In other news from Iraq, a prominent Muslim anti-war activist from Britain has arrived in Iraq in order to help secure the release of the four kidnapped peace activists with the Christian Peacemaker Team. Anas Altikriti said "The objective of the mission is simple and clear that is to issue an appeal to the captors to release the four hostages and to tell them that these are friends of Iraq and the Iraqi people and in particular the British national, Norman Kember who is aged 74 and who is a retired professor who have dedicated their lives in combating terrorism and violence and call for peace."Anas
The former members of the 9/11 Commission warned Monday that the U.S. is dangerously unprepared for another domestic attack. "Are we safe? The answer is, of course, that we are safer but we are not safe. Four years after 9/11 we are not as safe as we could be and that is simply unacceptable. Look at this report card, there are far too many C’s D’s and F’s in this report card the we are going to issue today," said Thomas Kean, the president of the now-disbanded 9/11 Commission. "There are many things, as I went around the country and talked to people, there are many things that people think have been done that simply haven’t been done. Our leadership has been distracted in this country. Some of the failures are shocking." The commissioners gave the government a grade of C D or "F" in about half of the categories including Fs for its efforts to focus homeland security money on cities most at risk, on improving radio communications for emergency workers and on prescreening airline passengers.
Republican Congressman Tom Delay suffered a setback Monday after a Texas judge refused to throw out money laundering charges against him. The judge however did throw out conspiracy charges against Delay, the former House Majority Leader. Delay is accused of illegally funneling $190,000 in corporate donations to 2002 Republican candidates for the Texas Legislature. Money laundering is punishable by five years to life. Despite the indictment the Bush administration remains close to Delay. Last night Vice President Dick Cheney traveled to Houston to headline a fundraiser for the Texan Congressman.
In other political news, New York Senator Hillary Clinton is about to face a challenge in her re-election bid from within her own party. Jonathan Tasini — the former president of the National Writers Union — has announced plans to run against Clinton. His campaign will focus on opposing the Iraq war, renegotiating so-called free trade deals and extending Medicare to all Americans.
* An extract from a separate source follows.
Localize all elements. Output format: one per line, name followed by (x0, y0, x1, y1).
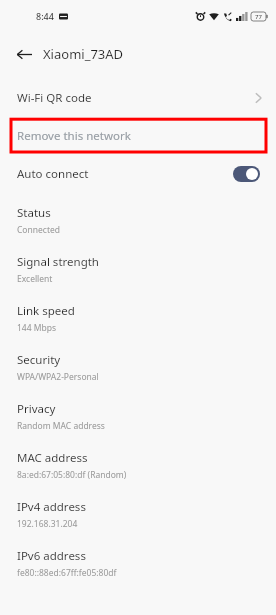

The Nation Magazine described Tasini as "one of the most outspoken progressive activists in the U.S. labor movement." Meanwhile a former Green Party candidate named Steve Greenfield has also announced plans to run on the Democratic ticket against Clinton. Greenfield says the centerpiece of his campaign will be the rapid withdrawal of all US troops from Iraq.
In news from New Orleans–telephone giant BellSouth has withdrawn an offer to allow the city to house its new police headquarters in one of the company’s damaged buildings. BellSouth withdrew the offer after the city announced plans to offer free high-speed internet to homes and businesses in the city as an incentive for residents and companies to return. Around the country, large telephone companies have aggressively opposed plans for cities to launch community wireless networks.